== Exercise data
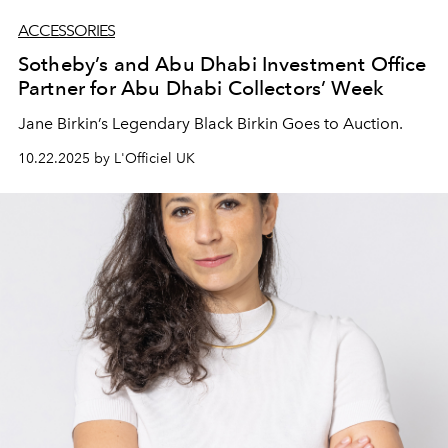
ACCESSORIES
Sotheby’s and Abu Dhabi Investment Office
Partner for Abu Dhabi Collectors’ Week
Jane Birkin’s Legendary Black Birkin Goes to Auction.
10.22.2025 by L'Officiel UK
====
== Exercise data
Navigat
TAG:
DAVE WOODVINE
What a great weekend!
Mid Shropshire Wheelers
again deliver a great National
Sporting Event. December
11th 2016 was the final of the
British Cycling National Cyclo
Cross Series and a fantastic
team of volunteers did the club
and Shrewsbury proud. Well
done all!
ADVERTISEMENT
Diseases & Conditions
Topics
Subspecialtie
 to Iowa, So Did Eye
====
> **Exercise goal**:
Among the lines above, find those with the word "Dhabi" and list them.

> **Answer to the problem**:
Sotheby’s and Abu Dhabi Investment Office
Partner for Abu Dhabi Collectors’ Week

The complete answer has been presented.